## RECORDS SUPPLIED
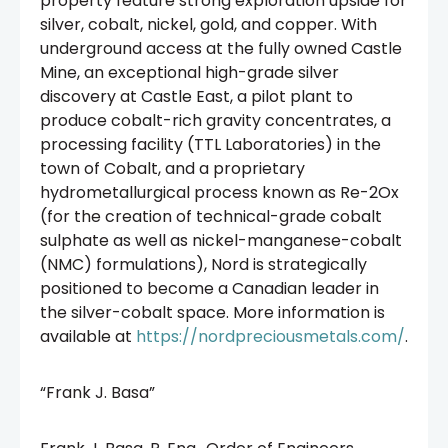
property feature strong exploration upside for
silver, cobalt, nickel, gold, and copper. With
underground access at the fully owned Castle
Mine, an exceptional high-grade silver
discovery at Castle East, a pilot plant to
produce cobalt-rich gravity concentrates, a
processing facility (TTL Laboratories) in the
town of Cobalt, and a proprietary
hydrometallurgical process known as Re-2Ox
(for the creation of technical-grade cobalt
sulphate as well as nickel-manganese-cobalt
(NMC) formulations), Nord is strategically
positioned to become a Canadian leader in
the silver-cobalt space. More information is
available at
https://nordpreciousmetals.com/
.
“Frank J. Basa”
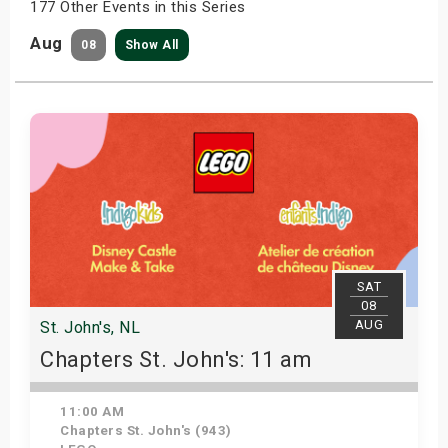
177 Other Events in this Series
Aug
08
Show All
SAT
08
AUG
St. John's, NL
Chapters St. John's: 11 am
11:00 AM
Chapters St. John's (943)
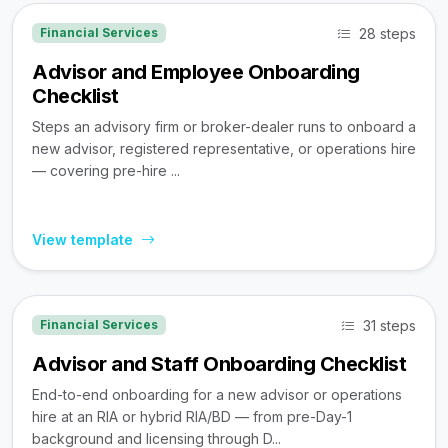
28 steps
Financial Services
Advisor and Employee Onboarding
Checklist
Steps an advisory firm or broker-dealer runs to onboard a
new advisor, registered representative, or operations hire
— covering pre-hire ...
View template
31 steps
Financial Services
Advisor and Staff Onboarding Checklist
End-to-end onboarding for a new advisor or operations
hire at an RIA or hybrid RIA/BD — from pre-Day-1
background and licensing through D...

---

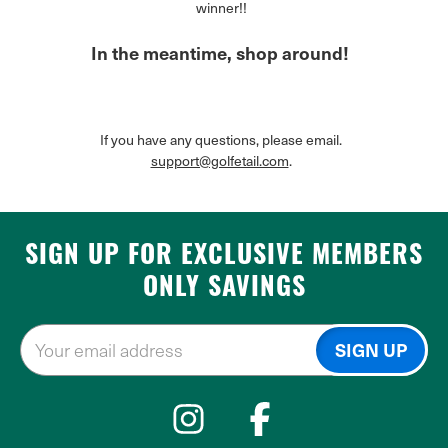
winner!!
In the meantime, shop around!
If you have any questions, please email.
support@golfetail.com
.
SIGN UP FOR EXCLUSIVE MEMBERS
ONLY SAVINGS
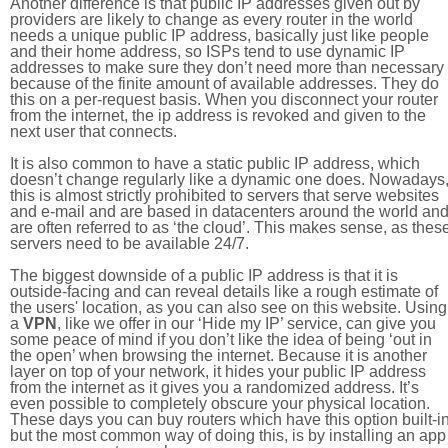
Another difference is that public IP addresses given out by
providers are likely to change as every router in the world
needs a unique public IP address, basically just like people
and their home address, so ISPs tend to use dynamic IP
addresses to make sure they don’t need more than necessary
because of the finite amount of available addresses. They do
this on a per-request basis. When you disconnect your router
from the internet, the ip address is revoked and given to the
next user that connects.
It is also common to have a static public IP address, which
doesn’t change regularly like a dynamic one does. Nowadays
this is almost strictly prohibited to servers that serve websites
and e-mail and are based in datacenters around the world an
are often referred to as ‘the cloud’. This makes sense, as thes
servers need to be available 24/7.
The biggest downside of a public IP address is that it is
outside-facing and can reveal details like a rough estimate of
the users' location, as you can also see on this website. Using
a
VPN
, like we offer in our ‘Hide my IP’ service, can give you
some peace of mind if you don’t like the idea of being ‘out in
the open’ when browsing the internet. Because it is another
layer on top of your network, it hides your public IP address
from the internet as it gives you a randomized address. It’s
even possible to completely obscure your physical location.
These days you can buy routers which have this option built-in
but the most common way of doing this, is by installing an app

## PROMPT
Please state how many lines hold the string "your" in the listing above, giving the figure alone.

## WRITTEN SOLUTION
3